Additional decrease in fractional flow reserve in the left anterior descending artery after hand-grip exercise during pharmacological coronary hyperemia.

2021 
Maximal hyperemia at the time of fractional flow reserve (FFR) measurement is generally induced by vasodilators, even when hyperemia at the onset of angina symptoms is caused by exercise stress. This study was designed to evaluate whether pharmacological hyperemia could be used as a substitute for exercise-induced hyperemia during FFR measurement. Twenty-two patients with angiographically intermediate stenosis in the left anterior descending artery (LAD) were prospectively enrolled. FFR measurements were repeated in the following two conditions while the pressure-wire was positioned in the same segment; (1) during pharmacological hyperemia induced by intracoronary administration of 2 mg nicorandil, (2) immediately after isotonic hand-grip exercise for 90 s (50% of maximum voluntary contraction) followed by intracoronary administration of 2 mg nicorandil.
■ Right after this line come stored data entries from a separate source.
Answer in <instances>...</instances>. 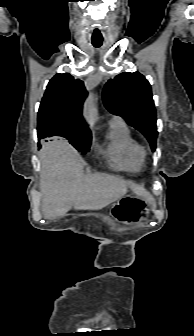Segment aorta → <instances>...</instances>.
Returning a JSON list of instances; mask_svg holds the SVG:
<instances>
[{
	"label": "aorta",
	"instance_id": "aorta-1",
	"mask_svg": "<svg viewBox=\"0 0 194 336\" xmlns=\"http://www.w3.org/2000/svg\"><path fill=\"white\" fill-rule=\"evenodd\" d=\"M84 118L87 123L92 127L94 126L97 120V108L95 104V96L93 93H90L88 98L84 103Z\"/></svg>",
	"mask_w": 194,
	"mask_h": 336
}]
</instances>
Isotonic hand-grip exercise increased systolic blood pressure (130 ± 19 versus 150 ± 22 mmHg, p < 0.001), heart rate (71 ± 11 versus 79 ± 13 bpm, p < 0.001), and cardiac output (5.1 ± 1.2 versus 5.9 ± 1.5 L/min, p < 0.001), which indicated an increased afterload on the left ventricle. After the hand-grip exercise, FFR significantly decreased from 0.86 ± 0.06 to 0.84 ± 0.06 (p < 0.001). A percent increase in systolic blood pressure and cardiac output after hand-grip exercise strongly correlated with ΔFFR (r = - 0.65, p < 0.001 and r = - 0.55, p < 0.001, respectively). An increase in cardiac output with hand-grip exercise during pharmacological hyperemia could induce an additional decrease in FFR for lesions located in the LAD.